The switch 111a is a switch for charging the modulation voltage to the capacitor 112a, and is provided between the modulation wiring 102 and the plus electrode of the capacitor 112a. The negative electrode of the capacitor 112a is connected to the ground wiring (Vgnd). The switches 111b and 111c are switches for charging the modulation voltage to the capacitor 112b. The switch 111b is provided between the modulation wiring 102 and the positive electrode of the capacitor 112b, and the switch 111c is provided between the negative electrode of the capacitor 112b and the ground wiring (Vgnd). The switch 111d is a switch for connecting the two capacitors 112a and 112b in series, and is provided between the plus electrode of the capacitor 112a and the minus electrode of the capacitor 112b. The switches 111a to 111d are controlled to be turned on / off by a selection voltage. However, the switch 111d has a reverse operation to the other switches 111a to 111c, that is, has a characteristic of opening when selected and closing when not selected. These switches 111a to 111d are also preferably realized by thin film transistors.

(Operation of pixel circuit)
Next, the operation timing of the pixel circuit according to the first embodiment will be described with reference to FIG. In FIG. 5, the horizontal axis represents time. Each waveform indicates the voltage of the modulation wiring 102, the voltage of the scanning wiring 103, the cycle, the gate voltage of the FET 113, the source voltage of the FET 113, the voltage of the capacitor 112a, and the voltage of the capacitor 112b.

  In the first embodiment, the drive timing is designed with one scan period as two cycles. Cycle 1 is a cycle for setting a modulation voltage, and the voltage of the modulation wiring 102 is not stable at a desired voltage. Cycle 2 is a period in which the voltage of the modulation wiring 102 is stabilized at a desired voltage, and is a period in which the selection voltage is applied to the scanning wiring 103.
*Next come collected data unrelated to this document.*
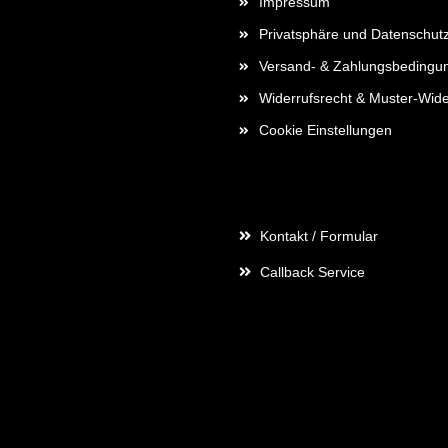
Impressum
Privatsphäre und Datenschut
Versand- & Zahlungsbedingu
Widerrufsrecht & Muster-Wide
Cookie Einstellungen
Kontaktdaten
Kontakt / Formular
Callback Service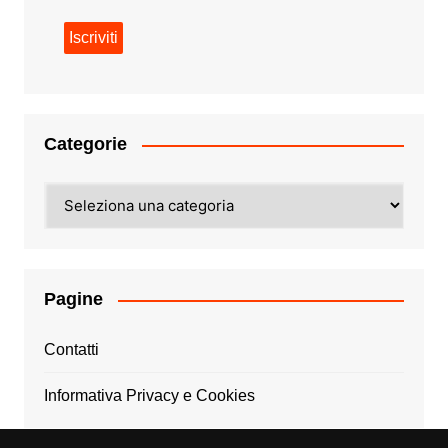
Categorie
Categorie
Pagine
Contatti
Informativa Privacy e Cookies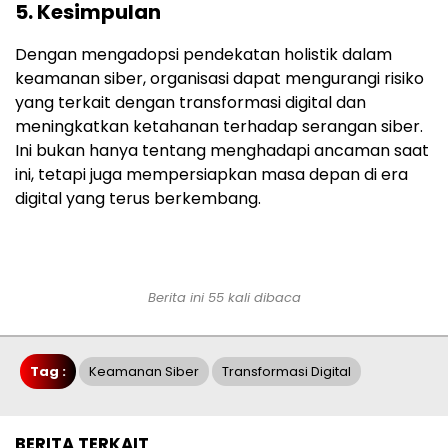
5.
Kesimpulan
Dengan mengadopsi pendekatan holistik dalam
keamanan siber, organisasi dapat mengurangi risiko
yang terkait dengan transformasi digital dan
meningkatkan ketahanan terhadap serangan siber.
Ini bukan hanya tentang menghadapi ancaman saat
ini, tetapi juga mempersiapkan masa depan di era
digital yang terus berkembang.
Berita ini 55 kali dibaca
Tag :
Keamanan Siber
Transformasi Digital
BERITA TERKAIT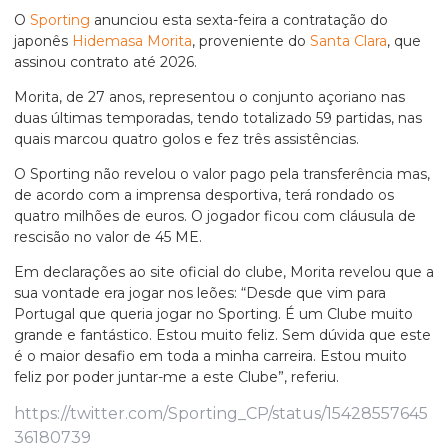
O
Sporting
anunciou esta sexta-feira a contratação do
japonês
Hidemasa Morita
, proveniente do
Santa Clara
, que
assinou contrato até 2026.
Morita, de 27 anos, representou o conjunto açoriano nas
duas últimas temporadas, tendo totalizado 59 partidas, nas
quais marcou quatro golos e fez três assistências.
O Sporting não revelou o valor pago pela transferência mas,
de acordo com a imprensa desportiva, terá rondado os
quatro milhões de euros. O jogador ficou com cláusula de
rescisão no valor de 45 ME.
Em declarações ao site oficial do clube, Morita revelou que a
sua vontade era jogar nos leões: “Desde que vim para
Portugal que queria jogar no Sporting. É um Clube muito
grande e fantástico. Estou muito feliz. Sem dúvida que este
é o maior desafio em toda a minha carreira. Estou muito
feliz por poder juntar-me a este Clube”, referiu.
https://twitter.com/Sporting_CP/status/15428557645
36180739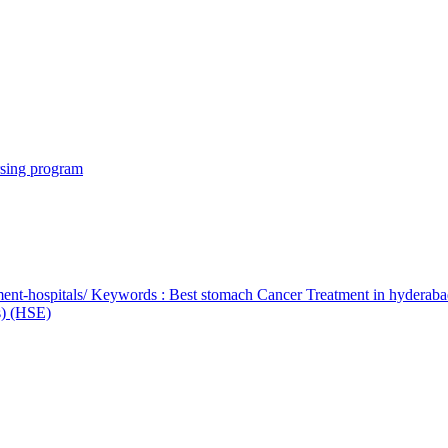
rsing program
ent-hospitals/ Keywords : Best stomach Cancer Treatment in hyderab
bs) (HSE)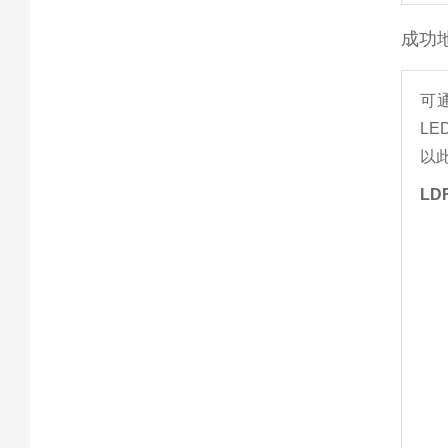
成功
可
L
以
LD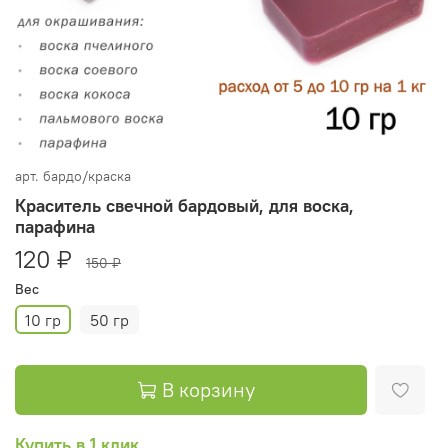
арт.
бардо/краска
Краситель свечной бардовый, для воска,
парафина
120 ₽
150 ₽
Вес
10 гр
50 гр
В корзину
Купить в 1 клик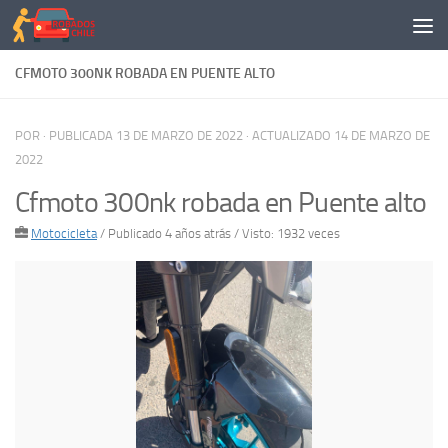
Saltar al contenido
CFMOTO 300NK ROBADA EN PUENTE ALTO
POR
· PUBLICADA
13 DE MARZO DE 2022
· ACTUALIZADO
14 DE MARZO DE
2022
Cfmoto 300nk robada en Puente alto
Motocicleta
/
Publicado 4 años atrás
/ Visto: 1932 veces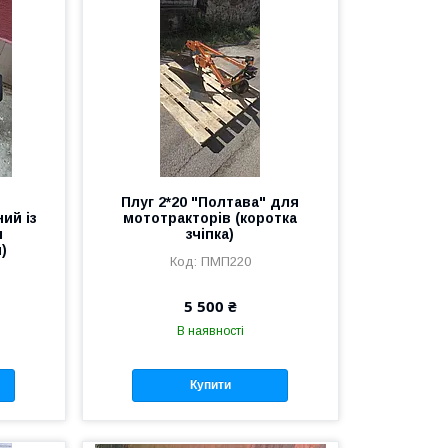
й
Плуг 2*20 "Полтава" для
ий із
мототракторів (коротка
м
зчіпка)
)
ПМП220
5 500 ₴
В наявності
Купити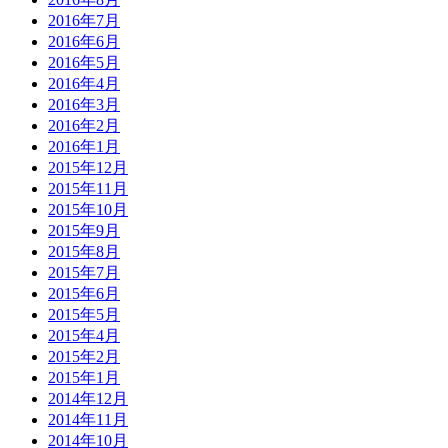
2016年7月
2016年6月
2016年5月
2016年4月
2016年3月
2016年2月
2016年1月
2015年12月
2015年11月
2015年10月
2015年9月
2015年8月
2015年7月
2015年6月
2015年5月
2015年4月
2015年2月
2015年1月
2014年12月
2014年11月
2014年10月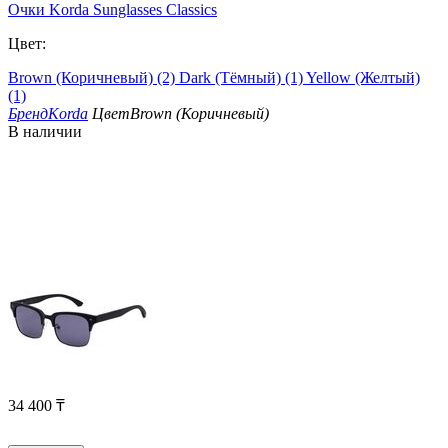
Очки Korda Sunglasses Classics
Цвет:
Brown (Коричневый) (2)
Dark (Тёмный) (1)
Yellow (Желтый)
(1)
Бренд
Korda
Цвет
Brown (Коричневый)
В наличии
34 400
₸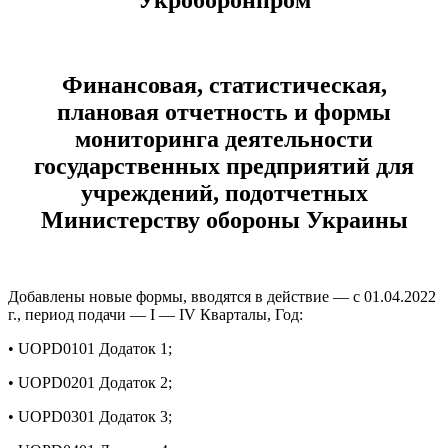
Укроборонпром
Финансовая, статистическая,
плановая отчетность и формы
мониторинга деятельности
государственных предприятий для
учреждений, подотчетных
Министерству обороны Украины
Добавлены новые формы, вводятся в действие — с 01.04.2022
г., период подачи — І — IV Кварталы, Год:
• UOPD0101 Додаток 1;
• UOPD0201 Додаток 2;
• UOPD0301 Додаток 3;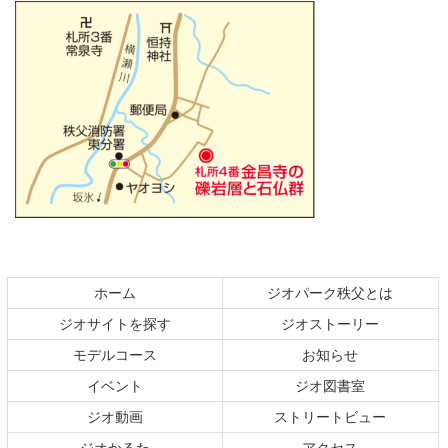
コ
ペ
ン
ー
テ
ジ
ホーム
ジオパーク秩父とは
ン
の
ジオサイトを探す
ジオストーリー
ツ
先
本
頭
モデルコース
お知らせ
文
へ
イベント
ジオ図書室
の
戻
ジオ動画
ストリートビュー
先
る
頭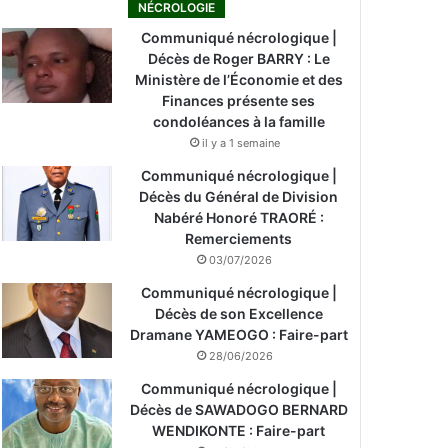
NÉCROLOGIE
Communiqué nécrologique |
Décès de Roger BARRY : Le
Ministère de l’Économie et des
Finances présente ses
condoléances à la famille
il y a 1 semaine
Communiqué nécrologique |
Décès du Général de Division
Nabéré Honoré TRAORÉ :
Remerciements
03/07/2026
Communiqué nécrologique |
Décès de son Excellence
Dramane YAMEOGO : Faire-part
28/06/2026
Communiqué nécrologique |
Décès de SAWADOGO BERNARD
WENDIKONTE : Faire-part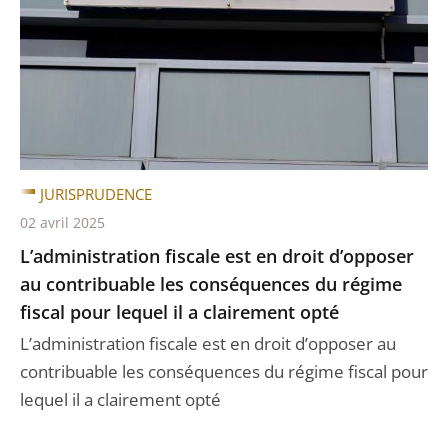
JURISPRUDENCE
02 avril 2025
L’administration fiscale est en droit d’opposer
au contribuable les conséquences du régime
fiscal pour lequel il a clairement opté
L’administration fiscale est en droit d’opposer au
contribuable les conséquences du régime fiscal pour
lequel il a clairement opté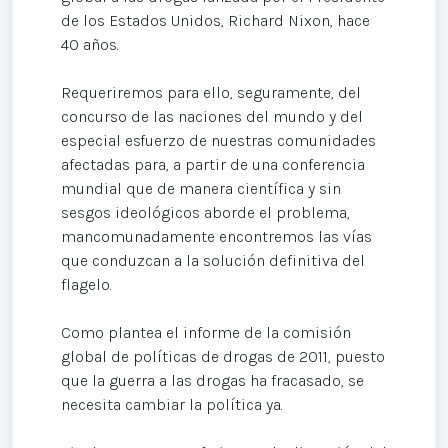
de los Estados Unidos, Richard Nixon, hace
40 años.
Requeriremos para ello, seguramente, del
concurso de las naciones del mundo y del
especial esfuerzo de nuestras comunidades
afectadas para, a partir de una conferencia
mundial que de manera científica y sin
sesgos ideológicos aborde el problema,
mancomunadamente encontremos las vías
que conduzcan a la solución definitiva del
flagelo.
Como plantea el informe de la comisión
global de políticas de drogas de 2011, puesto
que la guerra a las drogas ha fracasado, se
necesita cambiar la política ya.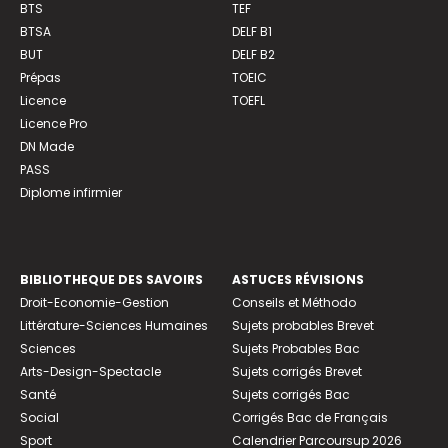
BTS
TEF
BTSA
DELF B1
BUT
DELF B2
Prépas
TOEIC
Licence
TOEFL
Licence Pro
DN Made
PASS
Diplome infirmier
BIBLIOTHEQUE DES SAVOIRS
ASTUCES RÉVISIONS
Droit-Economie-Gestion
Conseils et Méthodo
Littérature-Sciences Humaines
Sujets probables Brevet
Sciences
Sujets Probables Bac
Arts-Design-Spectacle
Sujets corrigés Brevet
Santé
Sujets corrigés Bac
Social
Corrigés Bac de Français
Sport
Calendrier Parcoursup 2026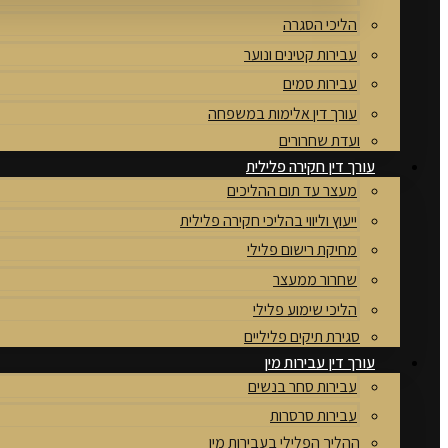
הליכי הסגרה
עבירות קטינים ונוער
עבירות סמים
עורך דין אלימות במשפחה
ועדת שחרורים
עורך דין חקירה פלילית
מעצר עד תום ההליכים
ייעוץ וליווי בהליכי חקירה פלילית
מחיקת רישום פלילי
שחרור ממעצר
הליכי שימוע פלילי
סגירת תיקים פליליים
עורך דין עבירות מין
עבירות סחר בנשים
עבירות סרסרות
ההליך הפלילי בעבירות מין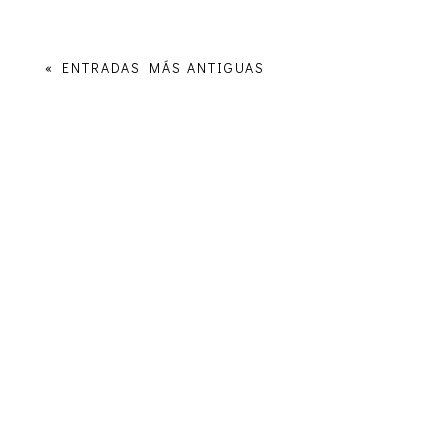
« ENTRADAS MÁS ANTIGUAS
Enlaces de interés
Obra Social Iglesia Berea
Entérate sobre ideología de género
  In cycle 2, the scanning driver 106 applies a selection voltage to the scanning wiring 103, the switches 111a, 111b, and 111c are turned on, and the switch 111d is opened. As a result, the two capacitors 112 a and 112 b are connected in parallel to the modulation wiring 102. The modulation voltage Vsig of the modulation wiring 102 charges the capacitors 112a and 112b, respectively. Here, the time constant determined by the ON resistance of the switch 111a and the capacitor 112a and the time constant determined by the series resistance of the ON resistance of the switches 111b and 111c and the capacitor 112b are designed to be sufficiently shorter than the time (selection time) for applying the selection voltage. That is, the voltage charged in the capacitors 112a and 112b within the selection time is substantially equal to the voltage Vsig of the modulation wiring.

  Subsequently, in the next cycle 1, the voltage of the scanning wiring 103 becomes a non-selection voltage, the switches 111a, 111b, and 111c are opened, and the switch 111d is closed. The capacitor 112a and the capacitor 112b are connected in series. As a result, the modulation voltages (Vsig) held in the capacitors 112 a and 112 b are added, and a voltage (2 × Vsig) twice the modulation voltage becomes the gate voltage of the FET 113. This gate voltage is held until the selection voltage is applied to the scanning wiring 103 in the next frame. Here, it goes without saying that the capacitances of the capacitors 112a and 112b are selected to be larger than the gate capacitance of the FET 113.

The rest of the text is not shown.